[Supplied material — start]
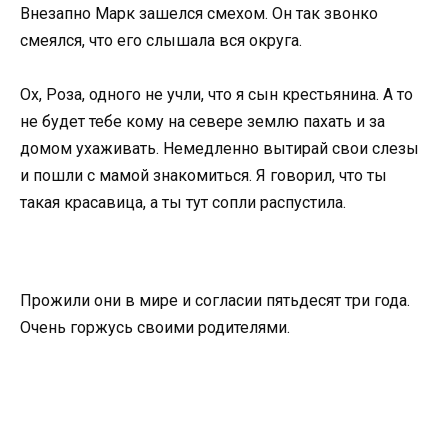
Внезапно Марк зашелся смехом. Он так звонко
смеялся, что его слышала вся округа.
Ох, Роза, одного не учли, что я сын крестьянина. А то
не будет тебе кому на севере землю пахать и за
домом ухаживать. Немедленно вытирай свои слезы
и пошли с мамой знакомиться. Я говорил, что ты
такая красавица, а ты тут сопли распустила.
Прожили они в мире и согласии пятьдесят три года.
Очень горжусь своими родителями.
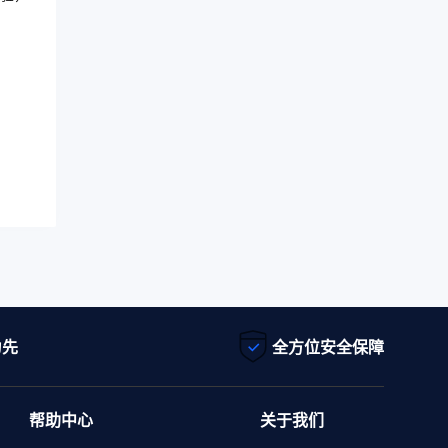
为先
全方位安全保障
帮助中心
关于我们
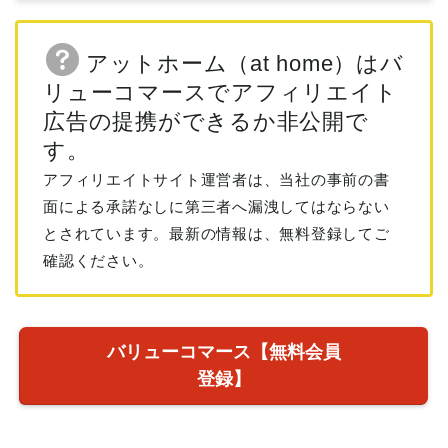
アットホーム（at home）はバ
リューコマースでアフィリエイト
広告の提携ができるか非公開で
す。
アフィリエイトサイト運営者は、当社の事前の書
面による承諾なしに第三者へ漏洩してはならない
とされています。最新の情報は、無料登録してご
確認ください。
バリューコマース【無料会員
登録】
[Supplied material — finish]
(Problem description): Give every entry above again, exactly, and keep all pictures out of it.

(Written response):
Внезапно Марк зашелся смехом. Он так звонко
смеялся, что его слышала вся округа.
Ох, Роза, одного не учли, что я сын крестьянина. А то
не будет тебе кому на севере землю пахать и за
домом ухаживать. Немедленно вытирай свои слезы
и пошли с мамой знакомиться. Я говорил, что ты
такая красавица, а ты тут сопли распустила.
Прожили они в мире и согласии пятьдесят три года.
Очень горжусь своими родителями.
为先
全方位安全保障
帮助中心
关于我们
アットホーム（at home）はバ
リューコマースでアフィリエイト
広告の提携ができるか非公開で
す。
アフィリエイトサイト運営者は、当社の事前の書
面による承諾なしに第三者へ漏洩してはならない
とされています。最新の情報は、無料登録してご
確認ください。
バリューコマース【無料会員
登録】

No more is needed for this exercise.